**Task requirements:** The following entries should be restated word for word, pictures excluded.

Stored data entries
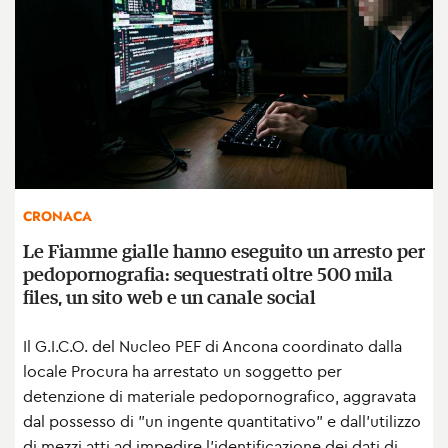
CRONACA
Le Fiamme gialle hanno eseguito un arresto per
pedopornografia: sequestrati oltre 500 mila
files, un sito web e un canale social
Il G.I.C.O. del Nucleo PEF di Ancona coordinato dalla
locale Procura ha arrestato un soggetto per
detenzione di materiale pedopornografico, aggravata
dal possesso di "un ingente quantitativo" e dall’utilizzo
di mezzi atti ad impedire l’identificazione dei dati di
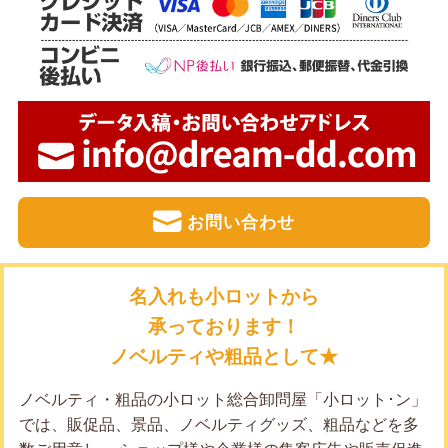
お問い合わせ
名入れも小ロットから
承っております！
ノベルティや粗品として★
ノベルティ・粗品の小ロット総合卸問屋「小ロット･ン」
では、販促品、景品、ノベルティグッズ、粗品などを多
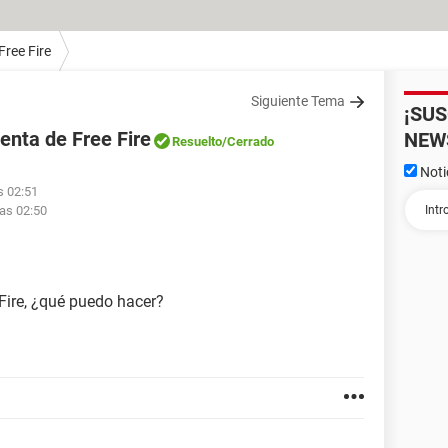
Free Fire
Siguiente Tema
¡SU
nta de Free Fire
NEW
Resuelto
/Cerrado
Noti
s 02:51
las 02:50
Fire, ¿qué puedo hacer?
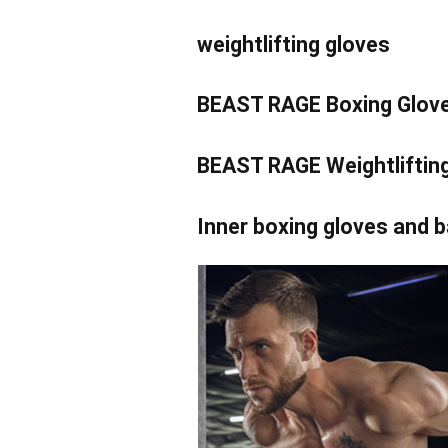
weightlifting gloves
BEAST RAGE Boxing Glov
BEAST RAGE Weightlifting
Inner boxing gloves and 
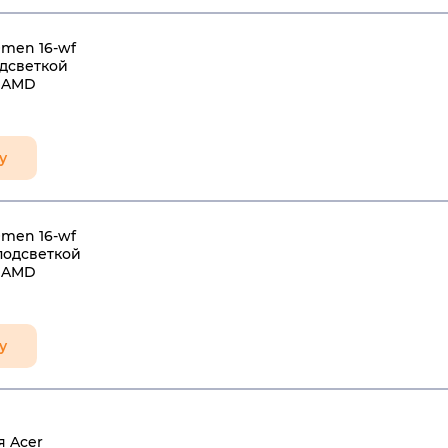
men 16-wf
одсветкой
а AMD
у
men 16-wf
подсветкой
а AMD
у
я Acer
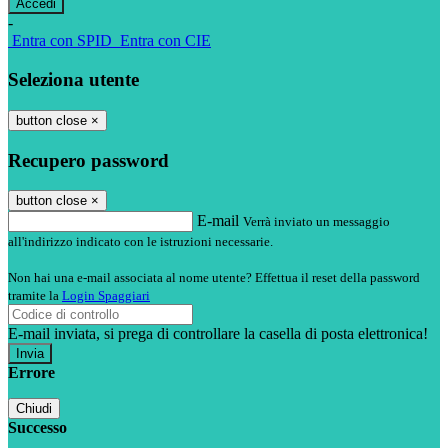
-
Entra con SPID
Entra con CIE
Seleziona utente
button close
×
Recupero password
button close
×
E-mail
Verrà inviato un messaggio
all'indirizzo indicato con le istruzioni necessarie.
Non hai una e-mail associata al nome utente? Effettua il reset della password
tramite la
Login Spaggiari
E-mail inviata, si prega di controllare la casella di posta elettronica!
Errore
Chiudi
Successo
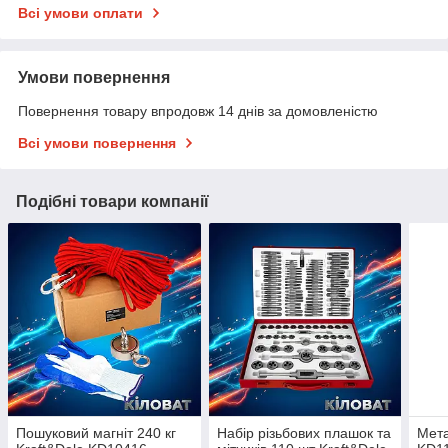
Всі умови оплати
Умови повернення
Повернення товару впродовж 14 днів за домовленістю
Всі умови повернення
Подібні товари компанії
Пошуковий магніт 240 кг
Набір різьбових плашок та
Мета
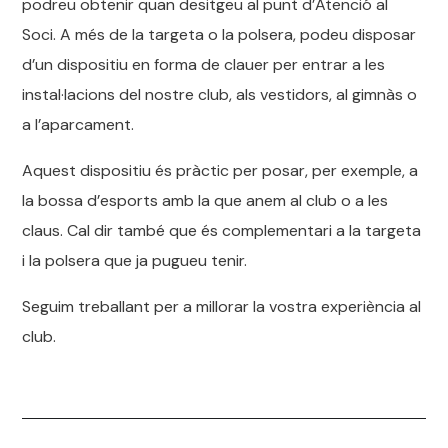
podreu obtenir quan desitgeu al punt d’Atenció al
Soci. A més de la targeta o la polsera, podeu disposar
d’un dispositiu en forma de clauer per entrar a les
instal·lacions del nostre club, als vestidors, al gimnàs o
a l’aparcament.
Aquest dispositiu és pràctic per posar, per exemple, a
la bossa d’esports amb la que anem al club o a les
claus. Cal dir també que és complementari a la targeta
i la polsera que ja pugueu tenir.
Seguim treballant per a millorar la vostra experiència al
club.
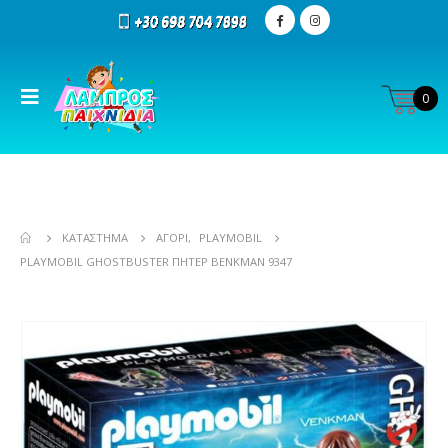
0
ΚΑΤΆΣΤΗΜΑ
ΑΓΌΡΙ
,
PLAYMOBIL
PLAYMOBIL GHOSTBUSTER ΠΉΤΕΡ ΒΈΝΚΜΑΝ 9347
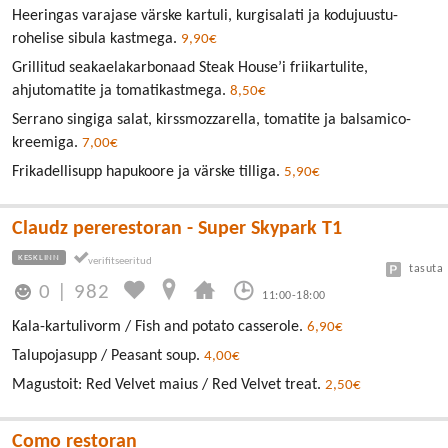
Heeringas varajase värske kartuli, kurgisalati ja kodujuustu-
rohelise sibula kastmega.
9,90€
Grillitud seakaelakarbonaad Steak House’i friikartulite,
ahjutomatite ja tomatikastmega.
8,50€
Serrano singiga salat, kirssmozzarella, tomatite ja balsamico-
kreemiga.
7,00€
Frikadellisupp hapukoore ja värske tilliga.
5,90€
Claudz pererestoran - Super Skypark T1
KESKLINN
tasuta
0
|
982
11:00-18:00
Kala-kartulivorm / Fish and potato casserole.
6,90€
Talupojasupp / Peasant soup.
4,00€
Magustoit: Red Velvet maius / Red Velvet treat.
2,50€
Como restoran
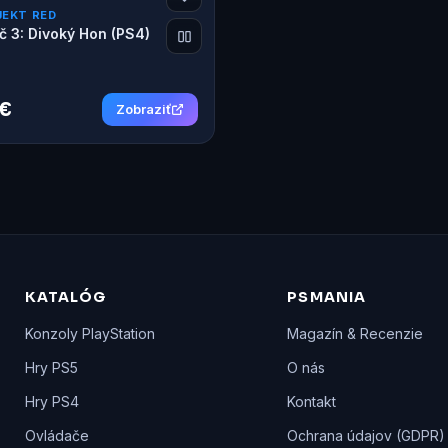
JEKT RED
č 3: Divoký Hon (PS4)
 €
Zobraziť
KATALÓG
PSMANIA
Konzoly PlayStation
Magazín & Recenzie
Hry PS5
O nás
Hry PS4
Kontakt
Ovládače
Ochrana údajov (GDPR)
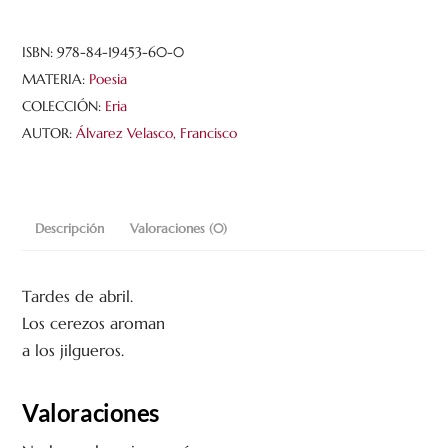
cantidad
ISBN:
978-84-19453-60-0
MATERIA:
Poesia
COLECCIÓN:
Eria
AUTOR:
Álvarez Velasco, Francisco
Descripción
Valoraciones (0)
Tardes de abril.
Los cerezos aroman
a los jilgueros.
Valoraciones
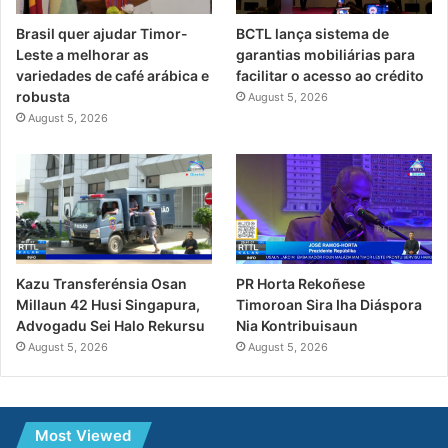
Brasil quer ajudar Timor-
BCTL lança sistema de
Leste a melhorar as
garantias mobiliárias para
variedades de café arábica e
facilitar o acesso ao crédito
robusta
August 5, 2026
August 5, 2026
PR Horta Rekoñese
Kazu Transferénsia Osan
Timoroan Sira Iha Diáspora
Millaun 42 Husi Singapura,
Nia Kontribuisaun
Advogadu Sei Halo Rekursu
August 5, 2026
August 5, 2026
Most Viewed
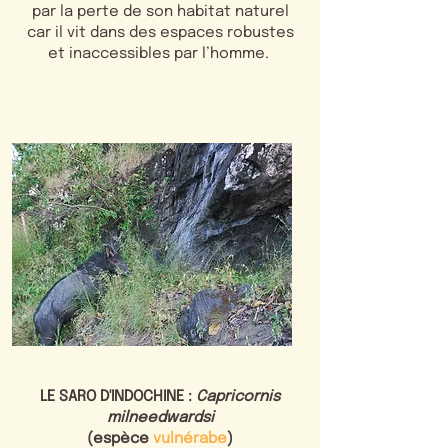
par la perte de son habitat naturel
car il vit dans des espaces robustes
et inaccessibles par l’homme.
LE SARO D'INDOCHINE :
Capricornis
milneedwardsi
(espèce
vulnérabe
)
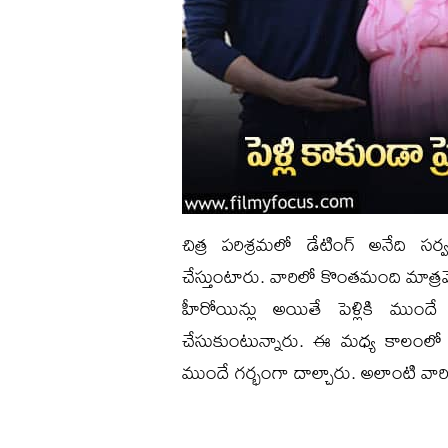
చిత్ర పరిశ్రమలో డేటింగ్ అనేది స
చేస్తుంటారు. వారిలో కొంతమంది మాత్రమే
హీరోయిన్లు అయితే పెళ్లికి ముందే 
చేసుకుంటున్నారు. ఈ మధ్య కాలంలో ఇండ
ముందే గర్భంగా దాల్చారు. అలాంటి వారిపై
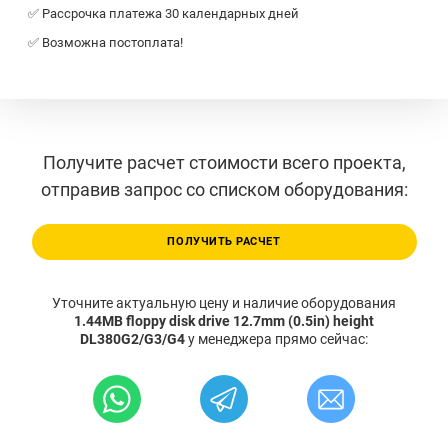
✅ Рассрочка платежа 30 календарных дней
✅ Возможна постоплата!
Получите расчет стоимости всего проекта,
отправив запрос со списком оборудования:
ПОЛУЧИТЬ РАСЧЕТ
Уточните актуальную цену и наличие оборудования
1.44MB floppy disk drive 12.7mm (0.5in) height
DL380G2/G3/G4
у менеджера прямо сейчас:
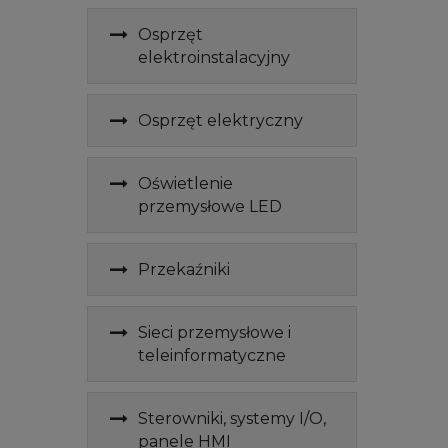
Osprzęt
elektroinstalacyjny
Osprzęt elektryczny
Oświetlenie
przemysłowe LED
Przekaźniki
Sieci przemysłowe i
teleinformatyczne
Sterowniki, systemy I/O,
panele HMI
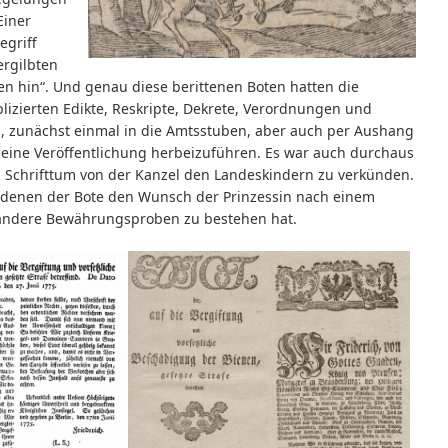
Einer
egriff
ergilbten
en hin“. Und genau diese berittenen Boten hatten die
izierten Edikte, Reskripte, Dekrete, Verordnungen und
 zunächst einmal in die Amtsstuben, aber auch per Aushang
s eine Veröffentlichung herbeizuführen. Es war auch durchaus
es Schrifttum von der Kanzel den Landeskindern zu verkünden.
 denen der Bote den Wunsch der Prinzessin nach einem
r andere Bewährungsproben zu bestehen hat.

**The answer:**
CRONACA
Le Fiamme gialle hanno eseguito un arresto per
pedopornografia: sequestrati oltre 500 mila
files, un sito web e un canale social
Il G.I.C.O. del Nucleo PEF di Ancona coordinato dalla
locale Procura ha arrestato un soggetto per
detenzione di materiale pedopornografico, aggravata
dal possesso di "un ingente quantitativo" e dall’utilizzo
di mezzi atti ad impedire l’identificazione dei dati di
お問い合わせ
名入れも小ロットから
承っております！
ノベルティや粗品として★
ノベルティ・粗品の小ロット総合卸問屋「小ロット･ン」
では、販促品、景品、ノベルティグッズ、粗品などを多
Free Fire
Siguiente Tema
¡SU
nta de Free Fire
NEW
Resuelto
/Cerrado
Noti
s 02:51
las 02:50
Fire, ¿qué puedo hacer?
weightlifting gloves
BEAST RAGE Boxing Glov
BEAST RAGE Weightlifting
Inner boxing gloves and 
men 16-wf
одсветкой
а AMD
у
men 16-wf
подсветкой
а AMD
у
я Acer
-
Entra con SPID
Entra con CIE
Seleziona utente
button close
×
Recupero password
button close
×
E-mail
Verrà inviato un messaggio
all'indirizzo indicato con le istruzioni necessarie.
Non hai una e-mail associata al nome utente? Effettua il reset della password
tramite la
Login Spaggiari
E-mail inviata, si prega di controllare la casella di posta elettronica!
Errore
Chiudi
Successo
Всі умови оплати
Умови повернення
Повернення товару впродовж 14 днів за домовленістю
Всі умови повернення
Подібні товари компанії
Пошуковий магніт 240 кг
Набір різьбових плашок та
Мета
podreu obtenir quan desitgeu al punt d’Atenció al
Soci. A més de la targeta o la polsera, podeu disposar
d’un dispositiu en forma de clauer per entrar a les
instal·lacions del nostre club, als vestidors, al gimnàs o
a l’aparcament.
Aquest dispositiu és pràctic per posar, per exemple, a
la bossa d’esports amb la que anem al club o a les
claus. Cal dir també que és complementari a la targeta
i la polsera que ja pugueu tenir.
Seguim treballant per a millorar la vostra experiència al
club.
0
ΚΑΤΆΣΤΗΜΑ
ΑΓΌΡΙ
,
PLAYMOBIL
PLAYMOBIL GHOSTBUSTER ΠΉΤΕΡ ΒΈΝΚΜΑΝ 9347
Heeringas varajase värske kartuli, kurgisalati ja kodujuustu-
rohelise sibula kastmega.
9,90€
Grillitud seakaelakarbonaad Steak House’i friikartulite,
ahjutomatite ja tomatikastmega.
8,50€
Serrano singiga salat, kirssmozzarella, tomatite ja balsamico-
kreemiga.
7,00€
Frikadellisupp hapukoore ja värske tilliga.
5,90€
Claudz pererestoran - Super Skypark T1
KESKLINN
tasuta
0
|
982
11:00-18:00
Kala-kartulivorm / Fish and potato casserole.
6,90€
Talupojasupp / Peasant soup.
4,00€
Magustoit: Red Velvet maius / Red Velvet treat.
2,50€
Como restoran
JEKT RED
č 3: Divoký Hon (PS4)
 €
Zobraziť
KATALÓG
PSMANIA
Konzoly PlayStation
Magazín & Recenzie
Hry PS5
O nás
Hry PS4
Kontakt
Ovládače
Ochrana údajov (GDPR)
cantidad
ISBN:
978-84-19453-60-0
MATERIA:
Poesia
COLECCIÓN:
Eria
AUTOR:
Álvarez Velasco, Francisco
Descripción
Valoraciones (0)
Tardes de abril.
Los cerezos aroman
a los jilgueros.
Valoraciones
Brasil quer ajudar Timor-
BCTL lança sistema de
Leste a melhorar as
garantias mobiliárias para
variedades de café arábica e
facilitar o acesso ao crédito
robusta
August 5, 2026
August 5, 2026
PR Horta Rekoñese
Kazu Transferénsia Osan
Timoroan Sira Iha Diáspora
Millaun 42 Husi Singapura,
Nia Kontribuisaun
Advogadu Sei Halo Rekursu
August 5, 2026
August 5, 2026
Most Viewed
par la perte de son habitat naturel
car il vit dans des espaces robustes
et inaccessibles par l’homme.
LE SARO D'INDOCHINE :
Capricornis
milneedwardsi
(espèce
vulnérabe
)
చిత్ర పరిశ్రమలో డేటింగ్ అనేది స
చేస్తుంటారు. వారిలో కొంతమంది మాత్రమే
హీరోయిన్లు అయితే పెళ్లికి ముందే 
చేసుకుంటున్నారు. ఈ మధ్య కాలంలో ఇండ
ముందే గర్భంగా దాల్చారు. అలాంటి వారిపై
✅ Рассрочка платежа 30 календарных дней
✅ Возможна постоплата!
Получите расчет стоимости всего проекта,
отправив запрос со списком оборудования:
ПОЛУЧИТЬ РАСЧЕТ
Уточните актуальную цену и наличие оборудования
1.44MB floppy disk drive 12.7mm (0.5in) height
DL380G2/G3/G4
у менеджера прямо сейчас:
Osprzęt
elektroinstalacyjny
Osprzęt elektryczny
Oświetlenie
przemysłowe LED
Przekaźniki
Sieci przemysłowe i
teleinformatyczne
Sterowniki, systemy I/O,
panele HMI
Einer
egriff
ergilbten
en hin“. Und genau diese berittenen Boten hatten die
izierten Edikte, Reskripte, Dekrete, Verordnungen und
 zunächst einmal in die Amtsstuben, aber auch per Aushang
s eine Veröffentlichung herbeizuführen. Es war auch durchaus
es Schrifttum von der Kanzel den Landeskindern zu verkünden.
 denen der Bote den Wunsch der Prinzessin nach einem
r andere Bewährungsproben zu bestehen hat.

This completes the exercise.